* [Exercise prompt]: Please take the records that follow and repeat exactly the lines starting with the line with "不要忘記定期治療不僅可以為身體充電，還可以為靈魂充" and going on through the line with "的按摩動作可以排出脂肪、毒素和多餘的液體，同時使肌肉".

*** Dataset extract Section Begins ***

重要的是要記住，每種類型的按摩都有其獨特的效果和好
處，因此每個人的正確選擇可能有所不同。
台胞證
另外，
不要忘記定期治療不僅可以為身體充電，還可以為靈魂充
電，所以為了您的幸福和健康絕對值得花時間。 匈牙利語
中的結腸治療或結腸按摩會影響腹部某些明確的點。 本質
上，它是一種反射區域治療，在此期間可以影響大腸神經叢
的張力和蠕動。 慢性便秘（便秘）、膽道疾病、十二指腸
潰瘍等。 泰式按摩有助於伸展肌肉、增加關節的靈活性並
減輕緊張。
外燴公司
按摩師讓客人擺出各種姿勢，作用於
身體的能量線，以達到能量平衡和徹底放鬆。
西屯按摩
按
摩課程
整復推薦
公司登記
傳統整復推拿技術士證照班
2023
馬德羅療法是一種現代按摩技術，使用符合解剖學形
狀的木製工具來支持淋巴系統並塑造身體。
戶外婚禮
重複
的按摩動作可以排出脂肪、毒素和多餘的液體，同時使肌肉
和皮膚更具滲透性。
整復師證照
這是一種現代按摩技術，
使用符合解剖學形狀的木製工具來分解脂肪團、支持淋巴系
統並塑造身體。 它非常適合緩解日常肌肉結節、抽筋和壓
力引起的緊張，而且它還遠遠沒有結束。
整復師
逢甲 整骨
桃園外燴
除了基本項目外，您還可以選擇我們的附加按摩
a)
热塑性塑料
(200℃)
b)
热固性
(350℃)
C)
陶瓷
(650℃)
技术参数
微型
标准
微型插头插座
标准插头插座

*** Dataset extract Section Ends ***
*** Dataset extract Section Begins ***

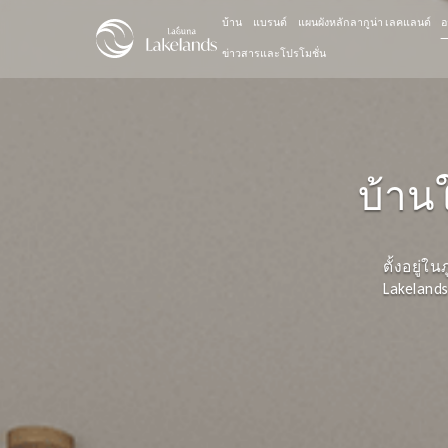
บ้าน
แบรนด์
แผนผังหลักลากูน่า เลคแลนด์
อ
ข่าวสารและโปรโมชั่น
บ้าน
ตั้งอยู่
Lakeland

*** Dataset extract Section Ends ***
*** Dataset extract Section Begins ***

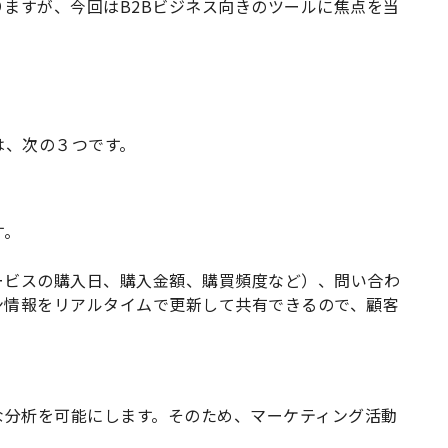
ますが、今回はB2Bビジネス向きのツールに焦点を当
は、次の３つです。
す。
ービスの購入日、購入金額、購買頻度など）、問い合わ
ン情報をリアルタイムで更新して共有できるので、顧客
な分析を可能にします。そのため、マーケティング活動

*** Dataset extract Section Ends ***

* [Result of this exercise]:
不要忘記定期治療不僅可以為身體充電，還可以為靈魂充
電，所以為了您的幸福和健康絕對值得花時間。 匈牙利語
中的結腸治療或結腸按摩會影響腹部某些明確的點。 本質
上，它是一種反射區域治療，在此期間可以影響大腸神經叢
的張力和蠕動。 慢性便秘（便秘）、膽道疾病、十二指腸
潰瘍等。 泰式按摩有助於伸展肌肉、增加關節的靈活性並
減輕緊張。
外燴公司
按摩師讓客人擺出各種姿勢，作用於
身體的能量線，以達到能量平衡和徹底放鬆。
西屯按摩
按
摩課程
整復推薦
公司登記
傳統整復推拿技術士證照班
2023
馬德羅療法是一種現代按摩技術，使用符合解剖學形
狀的木製工具來支持淋巴系統並塑造身體。
戶外婚禮
重複
的按摩動作可以排出脂肪、毒素和多餘的液體，同時使肌肉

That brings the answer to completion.